Nigeria’s flawed development
Ejike Udeogu - Doctoral student at the School of Business and Law, University of East London
The low rate of profit attributable to real production is at the heart of the country’s longstanding growth and development problems
Nigeria’s story of development is an interesting one, and not sufficiently told or understood outside of Nigeria and Africa more generally. In the 1970s its government pursued the conventional import-substitution industrialisation strategy of that time. The exchange policy adopted favoured a high valuation of the Nigerian naira, deliberately to assist local producers to source foreign inputs cheaply. Similarly, the increasing revenue from oil exports also precipitated this over-valuation of the currency. However, these factors affected adversely agricultural production which had previously been the main revenue source for the economy. So, with the oil price crash in early 1980, Nigeria suffered huge shocks: the depletion of its foreign reserves and the emergence of huge trade deficits.
To alleviate these problems, the IMF and the World Bank proposed neoliberal policies of deregulation and liberalisation. It was argued that subsidisation, which many governments in the developing countries were adopting to boost capital accumulation, was in fact the reason why most of them ran very low surpluses (worsened by low tax revenues), which then in turn generated low government savings to be mobilised by the financial institutions. In similar fashion, it was suggested that the use of ceilings prevented interest rates from playing the role of balancing the supply and demand for money.
Since the mid-1980s Nigeria has gradually embraced most, if not all, of the policies contained in the ‘Washington Consensus’. Financial markets have been liberalised, public entities privatised and most trade restrictions removed. However, despite all these efforts, the overall development of the economy and the well-being of the populace have stagnated or deteriorated in some key aspects. Production from manufacturing has declined tremendously as a proportion of the national output (Figure 1), culminating in the growing number of unemployed persons (rising from 11.9% in 2005 to over 23% in 2011) and the increasing number of vulnerable poor persons (over 60% of the Nigerian people now live below US$1.25 a day).
The bane of this persistent underdevelopment in Nigeria can be attributed to the low and unattractive rate of profit accruing to real production in the country. The arguments of The Wealth of Nations, as articulated by Adam Smith, lend sanctity to the pursuit of profit. Famously, according to Smith, it’s not as a result of the benevolence of the butcher, the brewer or the baker that we expect our dinner, but rather from their regard for their own self-interest. This salient factor – personal gain/profit – determines how much capital is committed to a particular productive process, and has often been low and unattractive in Nigeria.
J. M. Keynes was also keen to point out that the consideration of the entrepreneur’s own profit is the sole factor that determines how much he employs his capital in any productive process. In essence, when discussing issues that might be inhibiting the growth of real capital accumulation, it is thus logical that this central motivator should at least be considered, especially to assess if it’s sufficient to induce accumulation in a particular process in a given country at a particular time.
This is an absolutely key point. The truth is that the probability of making sufficient profit in a real production process in Nigeria, after compensating for the various associated risks, is on average negative (assuming here that all the required capital is borrowed).
As a principle, Smith asserted that, if an entrepreneur borrows money and uses it as capital, he expects both to restore the capital and pay the interest without alienating or encroaching upon any other source of revenue. As such, when the profits which can be made by the use of capital are diminished, the price which can be paid for the use of it (the interest rate) must necessarily be diminished with them.
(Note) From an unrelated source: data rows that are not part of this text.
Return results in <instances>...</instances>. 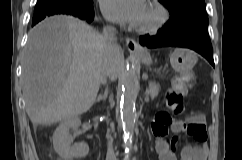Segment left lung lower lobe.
I'll use <instances>...</instances> for the list:
<instances>
[{
    "mask_svg": "<svg viewBox=\"0 0 242 160\" xmlns=\"http://www.w3.org/2000/svg\"><path fill=\"white\" fill-rule=\"evenodd\" d=\"M139 42L148 48L169 46L190 48L204 56L215 67L207 26H189L175 33H170L163 27L155 36H140Z\"/></svg>",
    "mask_w": 242,
    "mask_h": 160,
    "instance_id": "0a47b994",
    "label": "left lung lower lobe"
}]
</instances>
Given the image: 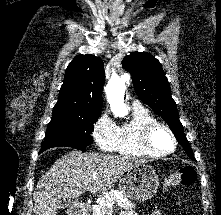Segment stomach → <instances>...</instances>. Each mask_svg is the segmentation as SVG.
Listing matches in <instances>:
<instances>
[{
    "mask_svg": "<svg viewBox=\"0 0 221 215\" xmlns=\"http://www.w3.org/2000/svg\"><path fill=\"white\" fill-rule=\"evenodd\" d=\"M159 186V178L153 166L141 163L119 178V190L127 198L146 201L154 196Z\"/></svg>",
    "mask_w": 221,
    "mask_h": 215,
    "instance_id": "0dacf381",
    "label": "stomach"
}]
</instances>
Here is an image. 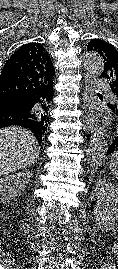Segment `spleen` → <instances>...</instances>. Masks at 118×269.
Instances as JSON below:
<instances>
[{"instance_id":"1","label":"spleen","mask_w":118,"mask_h":269,"mask_svg":"<svg viewBox=\"0 0 118 269\" xmlns=\"http://www.w3.org/2000/svg\"><path fill=\"white\" fill-rule=\"evenodd\" d=\"M109 167L112 175L118 179V151L112 154Z\"/></svg>"}]
</instances>
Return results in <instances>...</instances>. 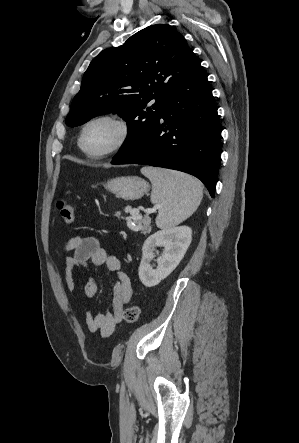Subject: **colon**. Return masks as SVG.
Segmentation results:
<instances>
[{"label": "colon", "instance_id": "colon-1", "mask_svg": "<svg viewBox=\"0 0 299 443\" xmlns=\"http://www.w3.org/2000/svg\"><path fill=\"white\" fill-rule=\"evenodd\" d=\"M62 220L66 225H71L75 221V211L72 205L66 199H60L56 204ZM140 317V308L137 305L129 306L124 313V319L129 324H134Z\"/></svg>", "mask_w": 299, "mask_h": 443}]
</instances>
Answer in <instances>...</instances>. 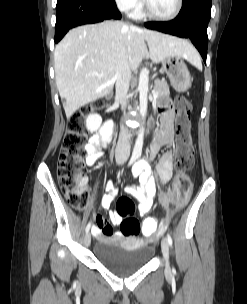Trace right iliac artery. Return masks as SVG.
Returning a JSON list of instances; mask_svg holds the SVG:
<instances>
[{
  "instance_id": "obj_1",
  "label": "right iliac artery",
  "mask_w": 247,
  "mask_h": 304,
  "mask_svg": "<svg viewBox=\"0 0 247 304\" xmlns=\"http://www.w3.org/2000/svg\"><path fill=\"white\" fill-rule=\"evenodd\" d=\"M135 160H136V157L132 156L128 163V166H131L135 162ZM90 227H91V222H89L88 225L86 226V229H85L86 233L89 231Z\"/></svg>"
}]
</instances>
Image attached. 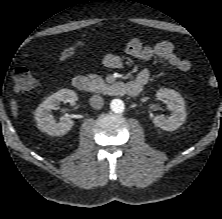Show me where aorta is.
I'll list each match as a JSON object with an SVG mask.
<instances>
[{"instance_id": "1", "label": "aorta", "mask_w": 222, "mask_h": 219, "mask_svg": "<svg viewBox=\"0 0 222 219\" xmlns=\"http://www.w3.org/2000/svg\"><path fill=\"white\" fill-rule=\"evenodd\" d=\"M110 107L114 113H122L124 111V102L120 99H113Z\"/></svg>"}]
</instances>
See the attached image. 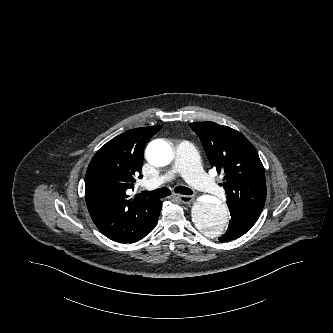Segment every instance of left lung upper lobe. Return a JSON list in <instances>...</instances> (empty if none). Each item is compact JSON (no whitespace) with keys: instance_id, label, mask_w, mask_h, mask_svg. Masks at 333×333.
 I'll list each match as a JSON object with an SVG mask.
<instances>
[{"instance_id":"obj_1","label":"left lung upper lobe","mask_w":333,"mask_h":333,"mask_svg":"<svg viewBox=\"0 0 333 333\" xmlns=\"http://www.w3.org/2000/svg\"><path fill=\"white\" fill-rule=\"evenodd\" d=\"M190 127L201 139L211 166L225 174L228 207L259 216L266 200V180L254 146L240 132L214 122H195Z\"/></svg>"}]
</instances>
Keynes too remarked that the rate of interest on capital should be below the rate of profit accruing from that capital. However, as Table 1 above shows, this has often not been the case for Nigeria. Interest rates have generally been high, with the result that the sober entrepreneur, who will give for the use of money no more than a part of what he or she is likely to make by the use of it, has mostly ventured not to bother borrowing and investing in the country.
Further drawing on Smith’s view that capitalists tend to employ their capitals in countries where the profits of trade are higher, it should therefore come as no surprise that the level of real investment in Nigeria has stagnated over the years (Figure 2). For many factors conspire to affect, and undermine, the rate of profit attributable to real production in Nigeria. Chief among them are: the uneven competition between Nigerian capital and capital coming from core and semi-peripheral economies; the high internalised external costs, particularly for electricity generation and transportation; ineffective demand for domestic products, exacerbated by the increasing costs of medical care incurred by poor people who have no succour from the government; and, finally, the increasing actual cost of capital, often precipitated by the rising influx of liquid capital and weak enforcement of contracts.
In conclusion, the first move that needs to be made to deal with Nigeria’s many contemporary problems of development should be to sweep away these many structural obstacles which decimate the rate of profit accruing to real production. Recommendations or solutions should focus, above all, on alleviating the problems that inhibit real capital assets from reproducing sufficient returns. Nigerian policy-makers should create a ‘congenial’ environment that ensures that the rate of profit accruable to real production is maintained at a level whereby the would-be capitalist deems it satisfactory to invest in a real productive process in the country. Such an environment definitely does not include completely unfettered capital and trade mobility.